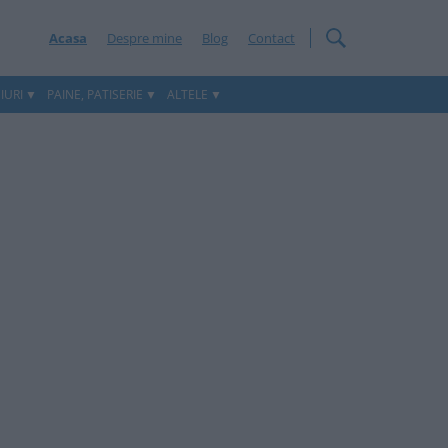
Acasa
Despre mine
Blog
Contact
IURI
PAINE, PATISERIE
ALTELE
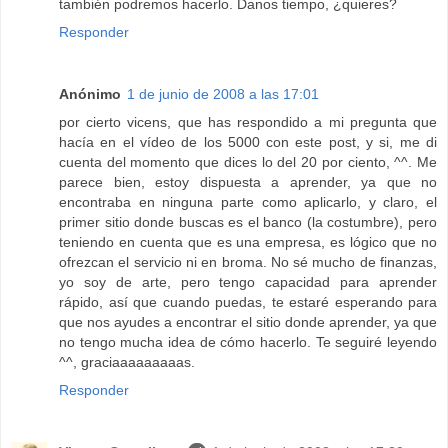
también podremos hacerlo. Danos tiempo, ¿quieres?
Responder
Anónimo
1 de junio de 2008 a las 17:01
por cierto vicens, que has respondido a mi pregunta que
hacía en el vídeo de los 5000 con este post, y si, me di
cuenta del momento que dices lo del 20 por ciento, ^^. Me
parece bien, estoy dispuesta a aprender, ya que no
encontraba en ninguna parte como aplicarlo, y claro, el
primer sitio donde buscas es el banco (la costumbre), pero
teniendo en cuenta que es una empresa, es lógico que no
ofrezcan el servicio ni en broma. No sé mucho de finanzas,
yo soy de arte, pero tengo capacidad para aprender
rápido, así que cuando puedas, te estaré esperando para
que nos ayudes a encontrar el sitio donde aprender, ya que
no tengo mucha idea de cómo hacerlo. Te seguiré leyendo
^^, graciaaaaaaaaas.
Responder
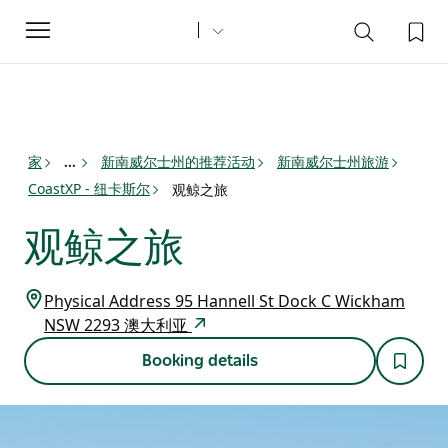
Toggle
navigation
家
新南威尔士州的推荐活动
新南威尔士州旅游
...
CoastXP - 纽卡斯尔
观鲸之旅
观鲸之旅
Physical Address 95 Hannell St Dock C Wickham
NSW 2293 澳大利亚
Booking details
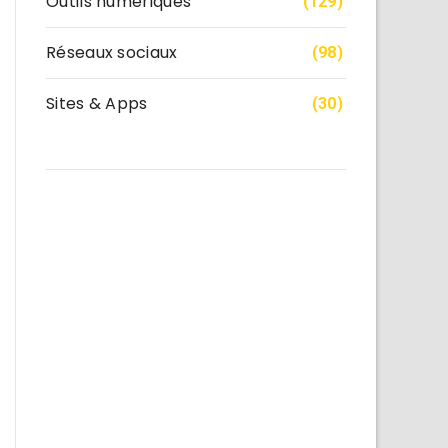
Outils numériques
(129)
Réseaux sociaux
(98)
Sites & Apps
(30)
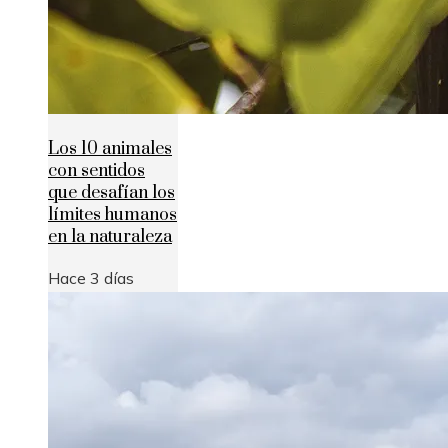
Los 10 animales
con sentidos
que desafían los
límites humanos
en la naturaleza
Hace 3 días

• What you have to do
Some lines of the records may hold the word "sitio". How many do? Answer with a number and nothing else.

• Answer to this task
2